§ **Data to examine**:

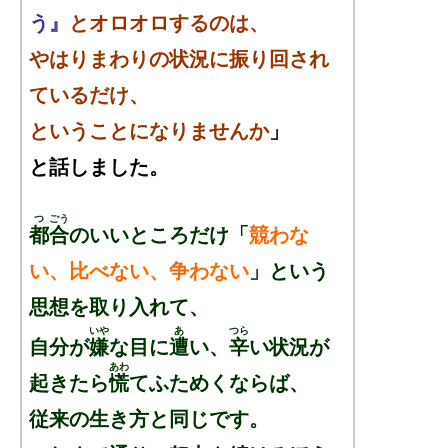
う
』
とオロオロするのは、
やはりまわりの状況に振り回され
ているだけ、
ということになりませんか
」
と話しました。
つ
ごう
都
合
のいいところだけ「
競わな
い、比べない、争わない
」という
思想を取り入れて、
いや
あ
つら
自分が
嫌
な目に
遭
い、
辛
い状況が
あわ
起きたら
慌
てふためくならば、
従来の生き方と同じです。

§ **Work instructions**:
Set the entries down exactly, but not the pictures.

§ **Task output**:
う
』
とオロオロするのは、
やはりまわりの状況に振り回され
ているだけ、
ということになりませんか
」
と話しました。
つ
ごう
都
合
のいいところだけ「
競わな
い、比べない、争わない
」という
思想を取り入れて、
いや
あ
つら
自分が
嫌
な目に
遭
い、
辛
い状況が
あわ
起きたら
慌
てふためくならば、
従来の生き方と同じです。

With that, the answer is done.